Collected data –
▬▬▬

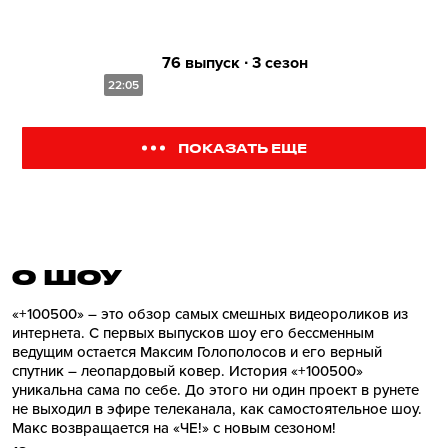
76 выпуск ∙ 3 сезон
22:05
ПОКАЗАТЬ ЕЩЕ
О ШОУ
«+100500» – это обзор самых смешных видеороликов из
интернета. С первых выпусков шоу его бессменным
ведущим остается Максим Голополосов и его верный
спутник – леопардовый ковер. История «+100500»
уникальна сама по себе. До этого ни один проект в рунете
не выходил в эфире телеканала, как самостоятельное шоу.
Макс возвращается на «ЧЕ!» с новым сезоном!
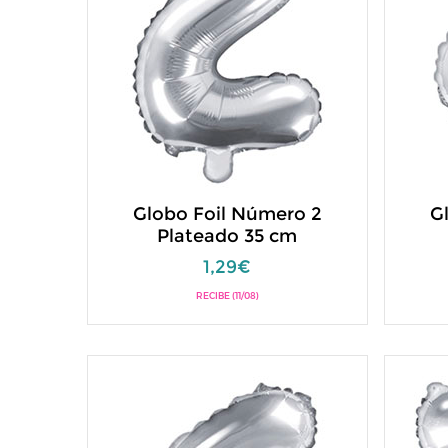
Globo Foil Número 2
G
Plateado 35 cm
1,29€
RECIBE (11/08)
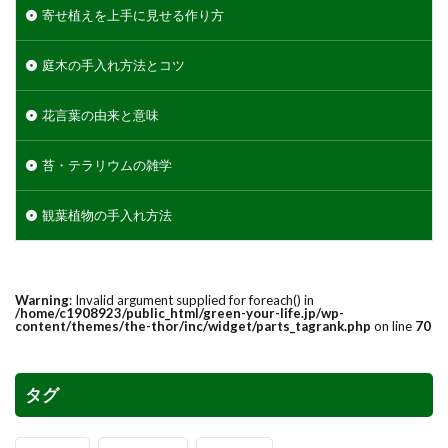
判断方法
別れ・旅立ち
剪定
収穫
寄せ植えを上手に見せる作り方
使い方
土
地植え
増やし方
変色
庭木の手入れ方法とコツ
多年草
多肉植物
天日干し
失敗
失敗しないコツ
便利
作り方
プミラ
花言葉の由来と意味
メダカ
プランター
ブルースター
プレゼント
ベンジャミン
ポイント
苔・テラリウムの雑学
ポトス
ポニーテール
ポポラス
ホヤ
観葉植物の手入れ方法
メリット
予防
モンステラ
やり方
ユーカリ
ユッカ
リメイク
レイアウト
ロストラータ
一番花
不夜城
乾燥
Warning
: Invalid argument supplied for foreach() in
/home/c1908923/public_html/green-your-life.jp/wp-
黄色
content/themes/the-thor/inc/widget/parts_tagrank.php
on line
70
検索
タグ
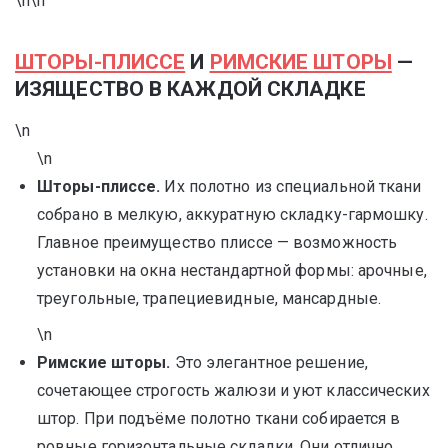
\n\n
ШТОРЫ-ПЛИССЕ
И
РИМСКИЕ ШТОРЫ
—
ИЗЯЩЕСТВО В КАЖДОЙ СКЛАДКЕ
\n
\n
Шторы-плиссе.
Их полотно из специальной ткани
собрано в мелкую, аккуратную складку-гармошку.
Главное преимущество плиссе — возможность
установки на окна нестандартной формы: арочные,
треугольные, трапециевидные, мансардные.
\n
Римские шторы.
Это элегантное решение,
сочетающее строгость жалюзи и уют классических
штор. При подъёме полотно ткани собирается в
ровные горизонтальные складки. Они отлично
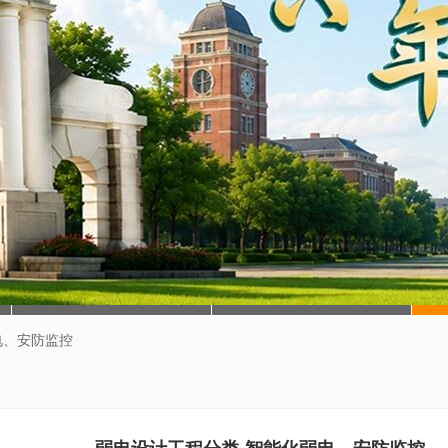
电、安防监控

▬▬▬

TASK TO CARRY OUT –
Exclude the pictures and reproduce every entry exactly.

SOLUTION FOR THIS TASK –
76 выпуск ∙ 3 сезон
22:05
ПОКАЗАТЬ ЕЩЕ
О ШОУ
«+100500» – это обзор самых смешных видеороликов из
интернета. С первых выпусков шоу его бессменным
ведущим остается Максим Голополосов и его верный
спутник – леопардовый ковер. История «+100500»
уникальна сама по себе. До этого ни один проект в рунете
не выходил в эфире телеканала, как самостоятельное шоу.
Макс возвращается на «ЧЕ!» с новым сезоном!
Globo Foil Número 2
G
Plateado 35 cm
1,29€
RECIBE (11/08)
判断方法
別れ・旅立ち
剪定
収穫
寄せ植えを上手に見せる作り方
使い方
土
地植え
増やし方
変色
庭木の手入れ方法とコツ
多年草
多肉植物
天日干し
失敗
失敗しないコツ
便利
作り方
プミラ
花言葉の由来と意味
メダカ
プランター
ブルースター
プレゼント
ベンジャミン
ポイント
苔・テラリウムの雑学
ポトス
ポニーテール
ポポラス
ホヤ
観葉植物の手入れ方法
メリット
予防
モンステラ
やり方
ユーカリ
ユッカ
リメイク
レイアウト
ロストラータ
一番花
不夜城
乾燥
Warning
: Invalid argument supplied for foreach() in
/home/c1908923/public_html/green-your-life.jp/wp-
黄色
content/themes/the-thor/inc/widget/parts_tagrank.php
on line
70
検索
タグ
\n\n
ШТОРЫ-ПЛИССЕ
И
РИМСКИЕ ШТОРЫ
—
ИЗЯЩЕСТВО В КАЖДОЙ СКЛАДКЕ
\n
\n
Шторы-плиссе.
Их полотно из специальной ткани
собрано в мелкую, аккуратную складку-гармошку.
Главное преимущество плиссе — возможность
установки на окна нестандартной формы: арочные,
треугольные, трапециевидные, мансардные.
\n
Римские шторы.
Это элегантное решение,
сочетающее строгость жалюзи и уют классических
штор. При подъёме полотно ткани собирается в
ровные горизонтальные складки. Они отлично
电、安防监控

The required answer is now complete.